Where a line of the records contains the word "OCUPACIÓ", show that line.

[Collected data]
++++++++
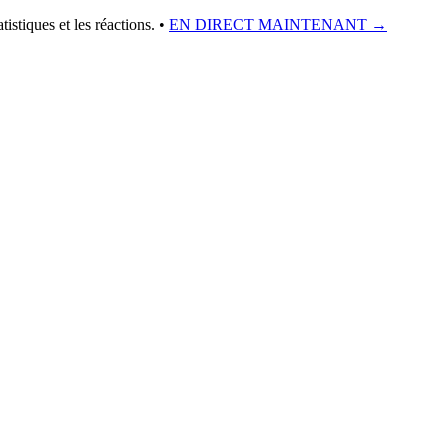
istiques et les réactions.
•
EN DIRECT MAINTENANT →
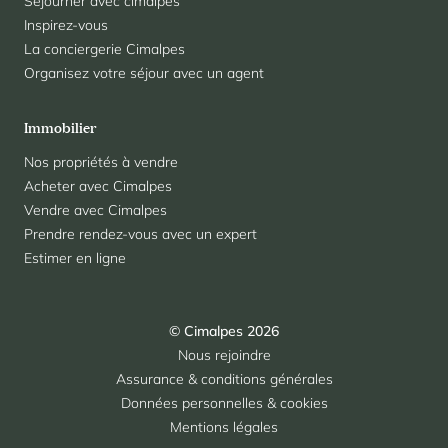
Séjourner avec cimalpes
Inspirez-vous
La conciergerie Cimalpes
Organisez votre séjour avec un agent
Immobilier
Nos propriétés à vendre
Acheter avec Cimalpes
Vendre avec Cimalpes
Prendre rendez-vous avec un expert
Estimer en ligne
© Cimalpes 2026
Nous rejoindre
Assurance & conditions générales
Données personnelles & cookies
Mentions légales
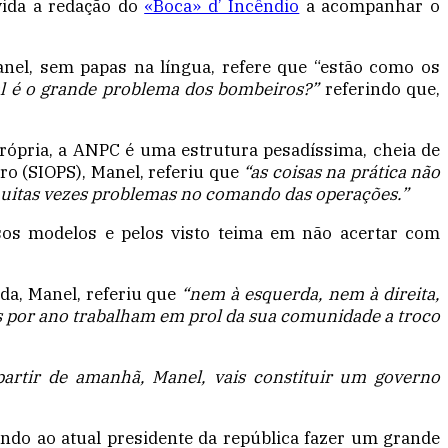
vida a redação do
«Boca» d’ Incêndio
a acompanhar o
nel, sem papas na língua, refere que “estão como os
l é o grande problema dos bombeiros?”
referindo que,
rópria, a ANPC é uma estrutura pesadíssima, cheia de
ro (SIOPS), Manel, referiu que
“as coisas na prática não
muitas vezes problemas no comando das operações.”
rsos modelos e pelos visto teima em não acertar com
da, Manel, referiu que
“nem à esquerda, nem à direita,
s por ano trabalham em prol da sua comunidade a troco
 partir de amanhã, Manel, vais constituir um governo
endo ao atual presidente da república fazer um grande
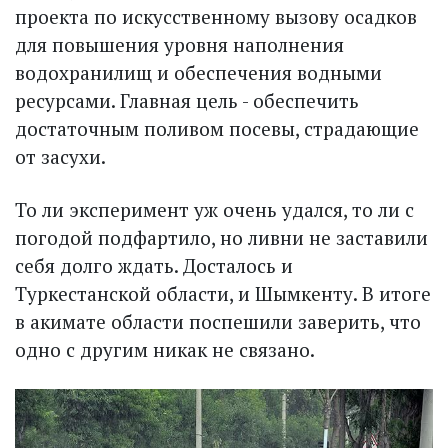
проекта по искусственному вызову осадков
для повышения уровня наполнения
водохранилищ и обеспечения водными
ресурсами. Главная цель - обеспечить
достаточным поливом посевы, страдающие
от засухи.
То ли эксперимент уж очень удался, то ли с
погодой подфартило, но ливни не заставили
себя долго ждать. Досталось и
Туркестанской области, и Шымкенту. В итоге
в акимате области поспешили заверить, что
одно с другим никак не связано.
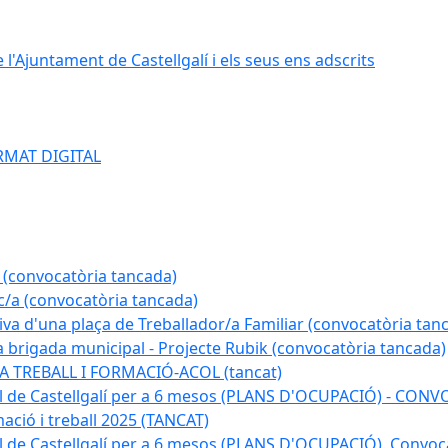
e l'Ajuntament de Castellgalí i els seus ens adscrits
RMAT DIGITAL
 (convocatòria tancada)
ic/a (convocatòria tancada)
tiva d'una plaça de Treballador/a Familiar (convocatòria tan
a brigada municipal - Projecte Rubik (convocatòria tancada)
A TREBALL I FORMACIÓ-ACOL (tancat)
pal de Castellgalí per a 6 mesos (PLANS D'OCUPACIÓ) - C
ació i treball 2025 (TANCAT)
l de Castellgalí per a 6 mesos (PLANS D'OCUPACIÓ). Convoc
++++++++
## Response to this exercise
pal de Castellgalí per a 6 mesos (PLANS D'OCUPACIÓ) - C
l de Castellgalí per a 6 mesos (PLANS D'OCUPACIÓ). Convoc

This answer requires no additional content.